Here in Canada I've seen police officers wearing turbans. Works for me. Nude beaches? Sure thing. I've seen people in my neighborhood wearing Saudi-style niqabs and Afghan-style burqas.
Who am I to tell people what they should or shouldn't wear? How could it be my business?
I'm also for people burning the Qur'an if they so please. Or the bible, or the rainbow flag, or the national flag if that's how they want to protest. Ideas are there to be challenged.
The problem with religious clothing is that the more people who wear it, the more pressure can be put on children to wear it or stand out/be condemned. It gets worse when the clothing is gender-specific.
It also puts children in a situation where their religious background can be seen from afar, making them Christian/Muslim/Jew etc. first and citizen second, when in a secularised country it should always be the other way round.
It is twice as bad when teachers wear religious clothing, because how can you not wear it if your teacher is wearing it. And when children wear religious clothing and have to defend wearing it, they get into a situation where they may have to defend it and wear it and even be part of peer pressure because there is no way out, you are either pushed from one side or the other and many choose to then rather push themselves.
Religious freedom is a double-edged sword: Freedom to live your religion, but also the freedom to live without religion, and especially children who are brought up in a religious family need the school as a place where religion isn't a thing, so that they have a place to even think about what it feels like to live without it. Religion needs to be a personal choice and only if you have a place to check what it means to be without it you can choose.
If your religion can not give children a place to be without it so they can then freely choose, there is something severely wrong with that religion. Unfortunately I have yet to find a religion that does allow it.
"When you walk into a classroom, you shouldn't be able to identify the pupils' religion just by looking at them,"
What a dumb fucking reason. Really, that's the best he could come up with? Why not? What's so bad about knowing someone's religion, when they are obviously not shy about it?
I get banning religious symbols from schools, because the institutes themselves are supposed to be non-religious (seperation of state and church and so on), but if the students themselves want to express their religion, let them.
Students will be banned from wearing abaya, a loose-fitting full-length robe worn by some Muslim women, in France's state-run schools, the education minister has said.
"When you walk into a classroom, you shouldn't be able to identify the pupils' religion just by looking at them," Education Minister Gabriel Attal told France's TF1 TV, adding: "I have decided that the abaya could no longer be worn in schools."
The garment has being increasingly worn in schools, leading to a political divide over them, with right-wing parties pushing for a ban while those on the left have voiced concerns for the rights of Muslim women and girls.
France has enforced a strict ban on religious signs at schools since the 19th Century, including Christian symbols such as large crosses, in an effort to curb any Catholic influence from public education.
The debate on Islamic symbols has intensified since a Chechen refugee beheaded teacher Samuel Paty, who had shown students caricatures of the Prophet Mohammed, near his school in a Paris suburb in 2020.

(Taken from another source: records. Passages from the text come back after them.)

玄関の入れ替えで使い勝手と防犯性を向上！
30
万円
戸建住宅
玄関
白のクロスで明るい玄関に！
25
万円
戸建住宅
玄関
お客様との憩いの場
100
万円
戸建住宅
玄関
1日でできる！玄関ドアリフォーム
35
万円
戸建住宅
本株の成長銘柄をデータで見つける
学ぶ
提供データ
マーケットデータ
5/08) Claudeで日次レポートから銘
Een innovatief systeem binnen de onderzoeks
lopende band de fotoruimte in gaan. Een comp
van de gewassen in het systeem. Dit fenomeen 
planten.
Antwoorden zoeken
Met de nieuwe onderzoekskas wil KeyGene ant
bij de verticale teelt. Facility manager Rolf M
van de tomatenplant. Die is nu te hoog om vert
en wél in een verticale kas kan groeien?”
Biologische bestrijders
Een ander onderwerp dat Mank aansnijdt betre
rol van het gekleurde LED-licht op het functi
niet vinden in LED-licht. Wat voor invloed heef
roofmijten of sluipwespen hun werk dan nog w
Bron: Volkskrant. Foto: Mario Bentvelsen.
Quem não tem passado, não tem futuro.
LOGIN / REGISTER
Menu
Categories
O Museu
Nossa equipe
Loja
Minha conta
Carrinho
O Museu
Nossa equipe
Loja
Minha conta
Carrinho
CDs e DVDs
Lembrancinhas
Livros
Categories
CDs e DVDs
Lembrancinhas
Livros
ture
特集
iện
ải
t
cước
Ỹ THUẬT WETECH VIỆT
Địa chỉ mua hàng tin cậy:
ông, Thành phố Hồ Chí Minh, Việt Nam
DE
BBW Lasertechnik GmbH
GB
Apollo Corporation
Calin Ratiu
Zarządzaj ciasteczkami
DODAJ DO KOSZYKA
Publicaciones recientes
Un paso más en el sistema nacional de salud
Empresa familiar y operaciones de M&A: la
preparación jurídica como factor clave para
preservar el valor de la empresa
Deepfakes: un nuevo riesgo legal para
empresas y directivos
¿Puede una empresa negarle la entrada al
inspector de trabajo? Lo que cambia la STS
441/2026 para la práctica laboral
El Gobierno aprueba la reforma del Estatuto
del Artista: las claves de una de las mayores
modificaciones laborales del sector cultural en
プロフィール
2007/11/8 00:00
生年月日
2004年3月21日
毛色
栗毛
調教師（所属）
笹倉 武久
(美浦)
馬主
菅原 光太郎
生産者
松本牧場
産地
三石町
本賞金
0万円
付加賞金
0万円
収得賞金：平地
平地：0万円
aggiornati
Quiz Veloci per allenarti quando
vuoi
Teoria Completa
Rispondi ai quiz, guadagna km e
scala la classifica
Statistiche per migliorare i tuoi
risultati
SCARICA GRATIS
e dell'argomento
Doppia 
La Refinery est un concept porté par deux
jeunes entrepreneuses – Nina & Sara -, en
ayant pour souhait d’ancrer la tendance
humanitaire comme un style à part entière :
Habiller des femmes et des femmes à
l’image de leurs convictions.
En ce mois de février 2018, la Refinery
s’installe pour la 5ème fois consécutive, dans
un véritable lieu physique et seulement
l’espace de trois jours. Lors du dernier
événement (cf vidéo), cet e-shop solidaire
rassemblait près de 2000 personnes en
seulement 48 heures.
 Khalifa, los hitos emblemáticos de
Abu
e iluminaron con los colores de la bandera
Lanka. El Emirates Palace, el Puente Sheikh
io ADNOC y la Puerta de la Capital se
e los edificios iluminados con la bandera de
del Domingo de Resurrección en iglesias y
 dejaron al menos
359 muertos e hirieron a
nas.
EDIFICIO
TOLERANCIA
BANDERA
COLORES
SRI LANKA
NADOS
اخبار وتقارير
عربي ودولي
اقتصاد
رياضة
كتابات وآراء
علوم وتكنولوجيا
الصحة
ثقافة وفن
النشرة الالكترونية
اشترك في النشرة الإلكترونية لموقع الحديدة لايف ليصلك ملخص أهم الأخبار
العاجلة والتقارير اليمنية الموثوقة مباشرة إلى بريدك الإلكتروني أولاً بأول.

The announcement is the first major policy decision by Mr Attal, who was appointed France's education minister by President Emmanuel Macron this summer at the age of 34.
The original article contains 388 words, the summary contains 199 words. Saved 49%. I'm a bot and I'm open source!
France has enforced a strict ban on religious signs at schools since the 19th Century, including Christian symbols such as large crosses, in an effort to curb any Catholic influence from public education.
It has been updating the law over the years to reflect its changing population, which now includes the Muslim headscarf and Jewish kippa, but abayas have not been banned outright.
So going by the article, some religious clothing is outright banned while crosses are allowed as long as they are not large?
So many people here either intentionally or not misunderstanding the point...
There's freedom of religion, but not in official governement settings. This is not to infringe on rights, it's just the opposite. Just for your religion you shant get treated differently. This is why you don't get to advertise your religion as a governement employee, nor as a citizen when appealing to the governement. This is exactly the inverse of authorianism, it's a reaction to a state forcing people from a certain religion to wear a distinct mark (star of david) by which they were discrimnated against and eradicated.
Furthermore there should be some norms in place for what can be worn in school. I'm no advocate for uniforms, but dressrules respectful of the institution can be demanded (e.g. not wearing headwear in church or covering ones hair when visiting a mosque)
Another step towards criminalizing Muslims. They are a convenient scapegoat for the fascists and libs to channel the anger and hate away from themselves and towards marginalized groups.